Defrost only in batches on the bottom shelf of the refrigerator. It is worth noting that mushrooms do not like re-freezing, since when defrosting their appearance and quality deteriorate.
Winter boletus solyanka
Although there are many recipes for making hodgepodge, you can stop on the option with tomatoes and bell pepper. it practical and economical for the family budget. Similar workpiece winter mushroom mushrooms will be a great addition to your everyday menu.

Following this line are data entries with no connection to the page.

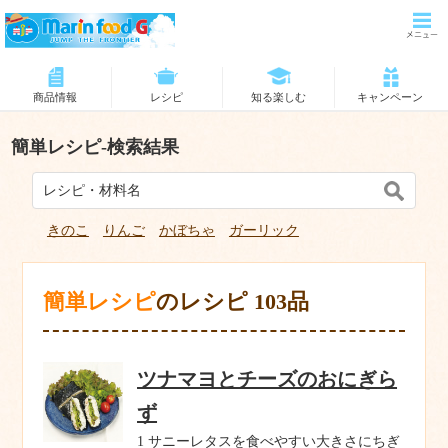
商品情報
レシピ
知る楽しむ
キャンペーン
簡単レシピ-検索結果
きのこ
りんご
かぼちゃ
ガーリック
簡単レシピ
のレシピ 103品
ツナマヨとチーズのおにぎら
ず
1 サニーレタスを食べやすい大きさにちぎ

- boiled mushrooms – 2.5 kg;
- cabbage – 1 kg;
- tomatoes – 1 kg;
- sweet bell pepper – 500 g;
- hot pepper – 1 pc.;
- onions and carrots – 500 g each;
- vegetable oil – 1 tbsp .;
- salt – 3-4 tbsp. l .;
- vinegar 9% – 200 ml;
- black pepper peas – 20 pcs.;
- bay leaf – 5 pcs.
Solyanka of winter boletus can also be made with the addition of hot pepper, which will give the appetizer more piquancy and pungency.
- Grind boiled boletus in small pieces and put in an enameled pan.
- Scale tomatoes with boiling water, peel and chop with blender or meat grinder.
- Peel the carrots and onions, wash and chop them: diced onions, grate carrots on a coarse grater.
- Finely chop the cabbage, peel the seeds and cut into noodles, and hot pepper – into cubes.
- Combine all vegetables with mushrooms in one container, pour oil and simmer for 60 minutes.
- Add salt, peppercorns, bay leaf and pour vinegar, mix.
- Continue simmering for another 20 minutes, constantly stirring with a wooden spatula.
- Arrange in hot sterilized jars, roll up lids and wrap up warmly.
- Leave under a warm blanket until it cools completely and only then take out in a cold place.